Heart Lecture Flashcards
Pulmonary vs Systemic Circuit
Pulmonary: right side of heart that carries blood to lungs for gas exchange
Systemic: left side of heart that carries oxygenated blood to all tissues and returns it to heart
Describe the pericardial sac that encloses the heart
the pericardium is a double walled sac that encloses the heart in order to prevent friction
Parietal pericardium: superficial fibrous layer of connective tissue
Visceral pericardium (epicardium): serous membrane covering the heart
Describe the three layers of the heart wall
Visceral pericardium (epicardium): serous membrane with some adipose in thick layers
Myocardium: layer of cardiac muscle that is spiraled around the heart in order to make a wringing motion
-fibrous skeleton of heart: framework of collagenous and elastic fibers
Endocardium: smooth innerlining of heart and blood vessels that covers the surfaces of the valves
List the four chambers of the heart
- right and left atria
-Receive blood returning to the heart - Right and left ventricle
-pumps blood into arteries
-the interventricular septum seperates the ventricles
List the four valves of the heart
Function: ensure one way blood flow
- Tricuspid valve
- Bicuspid Valve
- Pulmonary semilunar valve: Opening between right ventricle and pulmonary trunk
- Aortic semilunar valve: opening between left ventricle and aorta
How does blood flow through the chambers?
- Deoxygenated blood enters through the right atrium
- Blood flows through the tricuspid valve and into the right ventricle
- Heart contracts and pulmonary semilunar valve open
- Blood flows through the pulmonary semilunar valve and enters the lungs to unload CO2
- Oxygenated blood returns to left atrium.
- Blood flows through the bicuspid valve and into the left ventricle
- Heart contracts and the aortic semilunar valve opens
- Blood flows through the aortic semilunar valve and to the body, where oxygen is unloaded.
Describe how the heart pumps blood to itself.
- Right coronary artery: supplies right atrium and sinoatrial node
For Lab:
2. Left coronary artery contains a descending artery that supplies blood to both ventricles and 2/3 of interventricular septum
- Cicumflex branch: supplies left atrium and posterior wall of left ventricle
Venous Drainage:
-coronary blood drains directly into the right atrium
What makes cardiac muscle unique? (Structure of cardiac muscle and metabolism)
-They are striated and joined together through intercalated discs, where gap junctions exist
-Huge mitochondria
-Dark in color due to excess myoglobin (excess oxygen) and glycogen(glucose) so that aerobic respiration can occur for ATP cell energy
-depends only on aerobic respiration and can use different organic fuels
-fatigue resistant; but it is most vulnerable to oxygen deficiency
Descibe the action potential in cardiac muscle (myocardium)

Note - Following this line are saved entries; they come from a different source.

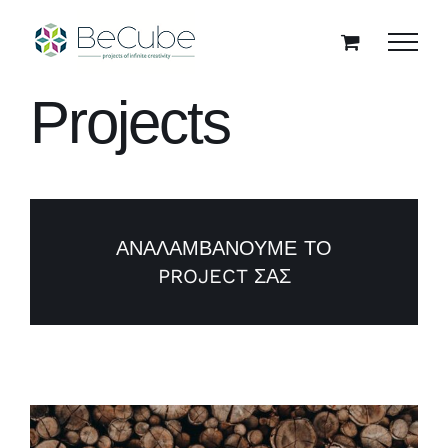
Skip
to
content
Projects
ΑΝΑΛΑΜΒΑΝΟΥΜΕ ΤΟ
PROJECT ΣΑΣ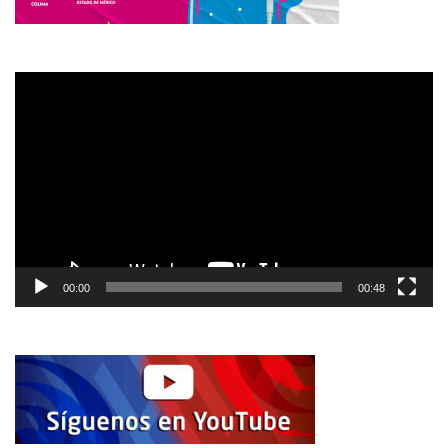
Reproductor
de
vídeo
00:00
00:48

- Depolarization: stimulus opens Na+ gates and Na+ rush in, membrane depolarizes rapidly, and Na+ gates close quickly (similar to skeletal muscles)
- Plateau Phase: Lasts for milliseconds, where it sustains the contraction for expulsion of the blood from heart
-it lengthens the span of time that the action potential occupies
-this happens due to calcium being slowly released from sarcoplasmic reticulum
-this impacts the absolute refractory period; peak tension - Repolarization: cardiomyocytes begin to relax a little bit
-relative refractory
Describe the heart’s pacemaker and conduction system (how does the heart contract?)

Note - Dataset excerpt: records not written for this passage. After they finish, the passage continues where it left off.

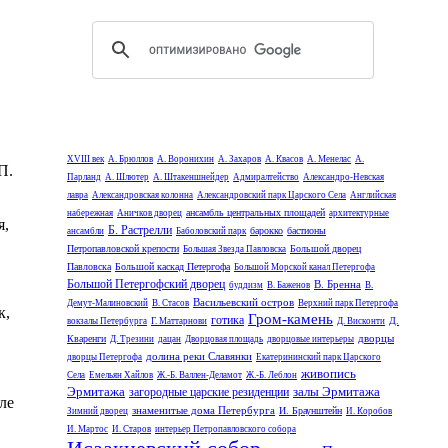
XVIII век
А. Брюллов
А. Воронихин
А. Захаров
А. Квасов
А. Менелас
А.
П.
Парланд
А. Шлютер
А. Штакеншнейдер
Адмиралтейство
Александро-Невская
лавра
Александровская колонна
Александровский парк Царского Села
Английская
ансамбль центральных площадей
набережная
Аничков дворец
архитектурные
я,
Б. Растрелли
барокко
бастионы
ансамбли
Баболовский парк
Петропавловской крепости
Большой дворец
Большая Звезда Павловска
Павловска
Большой каскад Петергофа
Большой Морской канал Петергофа
Большой Петергофский дворец
В. Бренна
буддизм
В. Баженов
В.
Васильевский остров
Демут-Малиновский
В. Стасов
Верхний парк Петергофа
к,
Гром-камень
готика
Д.
вокзалы Петербурга
Г. Маттарнови
Д. Висконти
дворцы
Кваренги
Д. Трезини
дацан
Дворцовая площадь
дворцовые интерьеры
долина реки Славянки
дворцы Петергофа
Екатерининский парк Царского
живопись
Села
Емельян Хайлов
Ж.-Б. Валлен-Деламот
Ж.-Б. Леблон
Эрмитажа
залы Эрмитажа
загородные царские резиденции
ле
знаменитые дома Петербурга
И. Браунштейн
Зимний дворец
И. Коробов
И. Мартос
И. Старов
интерьер Петропавловского собора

Function: the pacemaker coordinates the heart beat and conduction pathways through the myocardium
- Sinoatrial node: a patch of modified cardiomyocytes that is non contractile
-determines the heart rate
-bad at holding resting membrane potential
-signals spread through the atria
-tells other cells to contract with electrical potential traveling through gap junctions - Atrioventricular Node: the gateway to the ventricles because the heart’s fibrous skeleton makes it difficult for the electrical current to spread
- From the AV node, the signal travels through the AV bundle and into the interventricular septum
-Specifically, the right bundle branch and left bundle branch
-in the left bundle branch, the signal goes to the papillary muscles and contracts the Purkinje fibers(subendothelial conducting network)
Systole vs Diastole
systole: contraction
diastole: relaxation
Describe cardiac output
the cardiac output is the volume ejected by the ventricles per minute.
heart rate is one of the factor:
-avg 60 bpm
-factors impacting heart rate: age, sex, activity level, and K+ or Ca+ ions may impact it
Stroke volume is the second factor:
-preload: the tension within the ventricle impacts how much blood can enter. Exercise impacts this.
-contractility: can the muscle contract? Ion imbalances can impact this
-afterload: is anything preventing the blood from leaving the ventricle? The elasticity of systemic arteries or aorta can impact this.